"Vi un cielo nuevo y una tierra nueva, porque el primer cielo y la primera tierra han pasado, y el mar ya no existe (...) Ésta es la morada de Dios con los hombres: acamparé entre ellos. Ellos serán su pueblo, y Dios estará con ellos y será su Dios. Enjugará las lágrimas de sus ojos. Ya no habrá muerte, ni luto, ni llanto, ni dolor. Porque el primer mundo ha pasado..."
Ap 21,1-5a
El día acaba de despuntar y ahí estoy yo, recién llegada a la isla y de cara a ella. Detrás de mí, un alfombra de agua y encima de ella una flota de barcos atados con sus cuerdas.
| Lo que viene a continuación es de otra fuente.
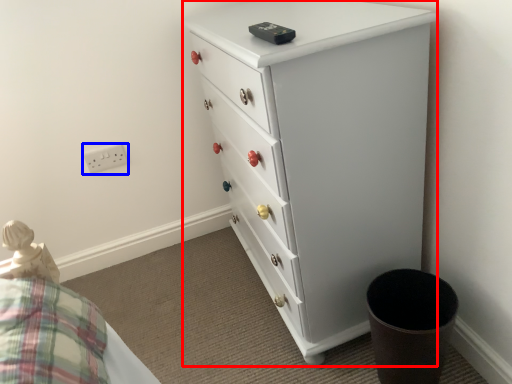 Question: Which object appears closest to the camera in this image, chest of drawers (highlighted by a red box) or electric outlet (highlighted by a blue box)?

Choices:
 (A) chest of drawers
 (B) electric outlet

Answer: (A) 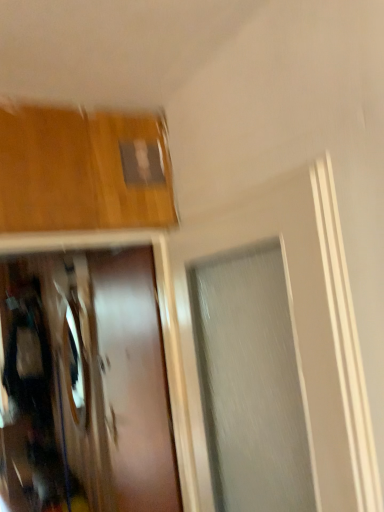 Question: Is satin brown door at center not near shiny silver mirror at left?

Choices:
 (A) yes
 (B) no

Answer: (B)

Question: Is satin brown door at center oriented towards shiny silver mirror at left?

Choices:
 (A) yes
 (B) no

Answer: (B)

Question: Can you confirm if satin brown door at center is taller than shiny silver mirror at left?

Choices:
 (A) no
 (B) yes

Answer: (B)

Question: Does satin brown door at center come in front of shiny silver mirror at left?

Choices:
 (A) yes
 (B) no

Answer: (A)

Question: Is satin brown door at center wider than shiny silver mirror at left?

Choices:
 (A) yes
 (B) no

Answer: (A)

Question: From a real-world perspective, is satin brown door at center on shiny silver mirror at left?

Choices:
 (A) yes
 (B) no

Answer: (B)

Question: From a real-world perspective, is shiny silver mirror at left located higher than satin brown door at center?

Choices:
 (A) yes
 (B) no

Answer: (A)

Question: From the image's perspective, is shiny silver mirror at left below satin brown door at center?

Choices:
 (A) yes
 (B) no

Answer: (A)

Question: Is shiny silver mirror at left closer to camera compared to satin brown door at center?

Choices:
 (A) yes
 (B) no

Answer: (B)

Question: Can you confirm if shiny silver mirror at left is taller than satin brown door at center?

Choices:
 (A) no
 (B) yes

Answer: (A)

Question: Is satin brown door at center located within shiny silver mirror at left?

Choices:
 (A) no
 (B) yes

Answer: (A)

Question: Does shiny silver mirror at left lie behind satin brown door at center?

Choices:
 (A) no
 (B) yes

Answer: (B)

Question: From the image's perspective, is satin brown door at center positioned above or below shiny silver mirror at left?

Choices:
 (A) below
 (B) above

Answer: (B) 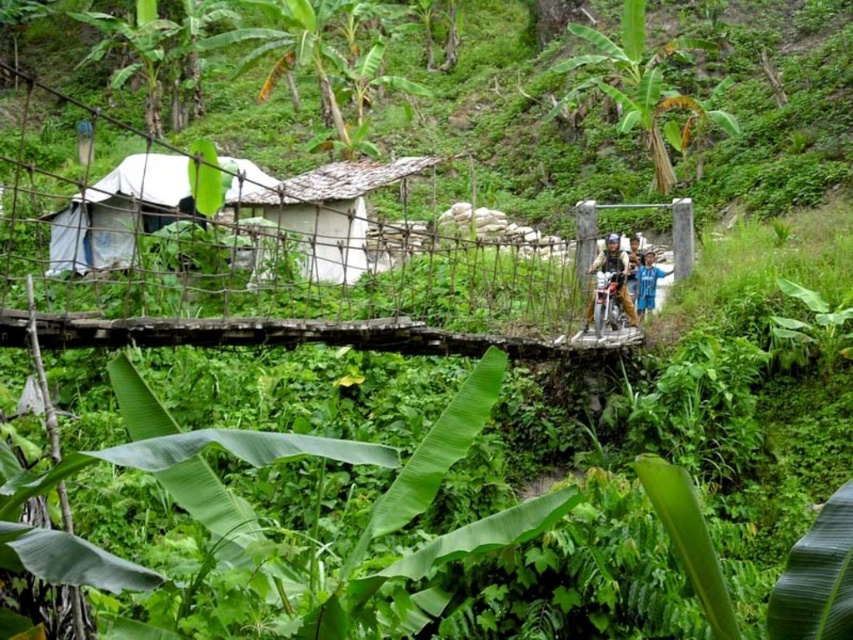 Question: Can you confirm if rope bridge at center is positioned above blue striped shirt at center?

Choices:
 (A) yes
 (B) no

Answer: (A)

Question: Which object is farther from the camera taking this photo?

Choices:
 (A) metallic helmet at center
 (B) blue fabric shirt at center

Answer: (B)

Question: Does rope bridge at center have a greater width compared to white fabric tent at left?

Choices:
 (A) no
 (B) yes

Answer: (B)

Question: Which point appears farthest from the camera in this image?

Choices:
 (A) (628, 300)
 (B) (329, 184)

Answer: (B)

Question: From the image, what is the correct spatial relationship of white fabric tent at left in relation to blue striped shirt at center?

Choices:
 (A) above
 (B) below

Answer: (A)

Question: Which point appears closest to the camera in this image?

Choices:
 (A) (550, 157)
 (B) (631, 296)
 (C) (643, 257)

Answer: (B) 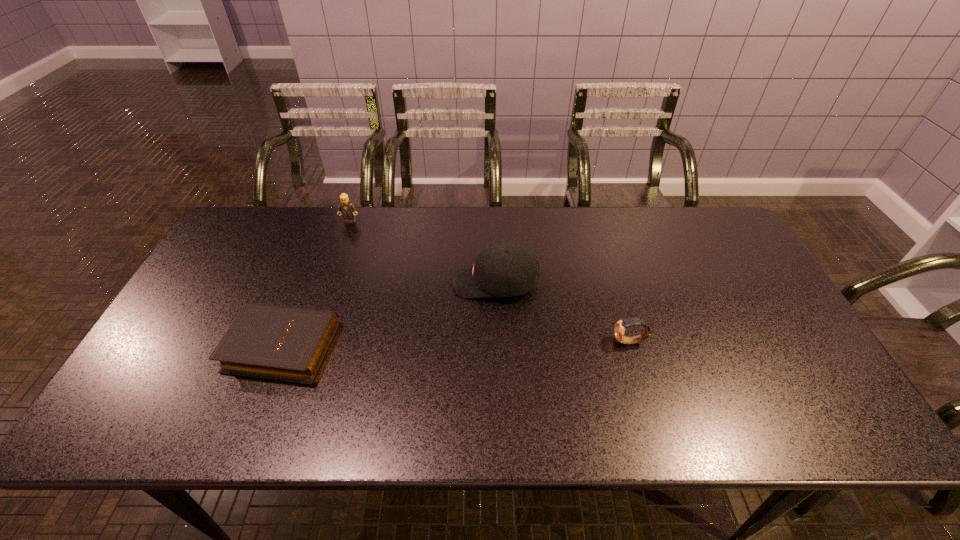 You are a GUI agent. You are given a task and a screenshot of the screen. Output one action in this format:
    pyautogui.click(x=<x>, y=<y>)
    Task: Click on the vacant space at the far right corner of the desktop
    The height and width of the screenshot is (540, 960).
    Given the screenshot: What is the action you would take?
    pyautogui.click(x=707, y=236)

Image resolution: width=960 pixels, height=540 pixels. Identify the location of free region at the near right corner. coord(822,426).

The width and height of the screenshot is (960, 540). I want to click on unoccupied position between the Bible and the rightmost object, so click(x=456, y=344).

Where is `free spot between the shortest object and the third tallest object`? free spot between the shortest object and the third tallest object is located at coordinates (456, 344).

The image size is (960, 540). Find the location of `vacant point located between the baseball cap and the second shortest object`. vacant point located between the baseball cap and the second shortest object is located at coordinates (563, 312).

This screenshot has height=540, width=960. I want to click on empty space between the second object from right to left and the second shortest object, so click(563, 312).

At what (x,y) coordinates should I click in order to perform the action: click on vacant space in between the watch and the shortest object. Please return your answer as a coordinate pair (x, y). The width and height of the screenshot is (960, 540). Looking at the image, I should click on [456, 344].

Locate an element on the screen. This screenshot has height=540, width=960. blank region between the third object from left to right and the Bible is located at coordinates (389, 315).

Find the location of a particular element. free space between the Bible and the third tallest object is located at coordinates (456, 344).

Choose which object is the nearest neighbor to the third tallest object. Please provide its 2D coordinates. Your answer should be formatted as a tuple, i.e. [(x, y)], where the tuple contains the x and y coordinates of a point satisfying the conditions above.

[(502, 270)] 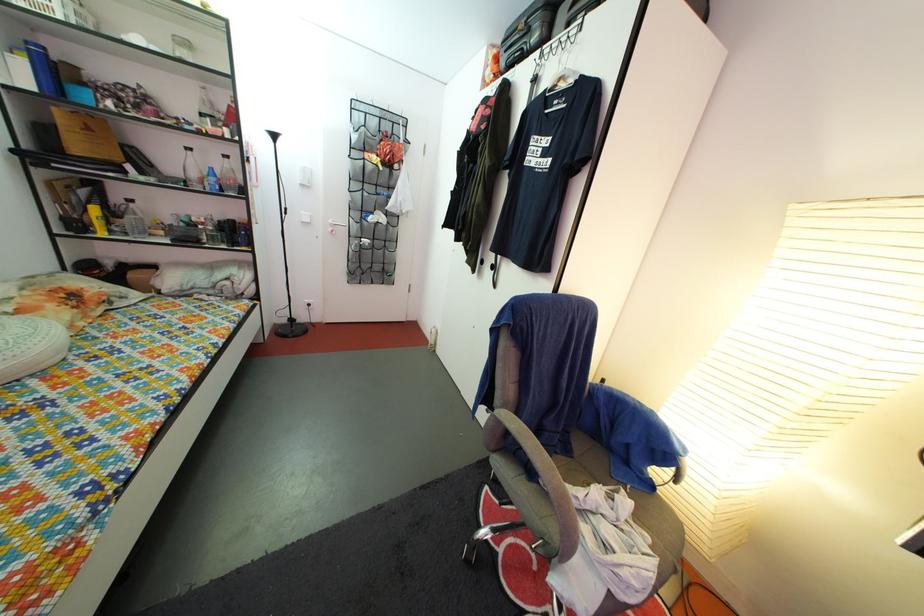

Observo los árboles de un verde rabioso con los brazos en jarra. Sólo se oye el ronroneo del mar y algún pájaro despistado. Todo es tan hermoso que soy incapaz de moverme durante un tiempo. Allí dentro está el campamento, aunque desde el muelle no pueda verlo. Sé que está ahí, a un par de kilómetros selva adentro.
Los barcos me han traído hasta aquí. Con ellos puedo viajar a donde me plazca y pueden llevarme de vuelta a casa. Sin embargo, y aunque parezca extraño, eso es precisamente lo que impide que me adentre en la isla. El corazón me arde de una manera que si sigo más tiempo allí clavada, tengo la sensación de que me quemaré. No sé qué hacer. Hay tantos barcos a mi espalda.¿Quién puede pegarles fuego?¿cómo voy a hacer eso?
Huele a pan. El aire se llena de ese sabor a miga tostada.
La isla es tan bonita.
Doy la vuelta y corro hacia los barcos. Lo único que puedo hacer por ahora es cortar con ahínco la soga que une el primer barco de la cadena al noray. Ahora los barcos flotan mansamente sin ninguna atadura. Puede que, poco a poco, se vayan alejando.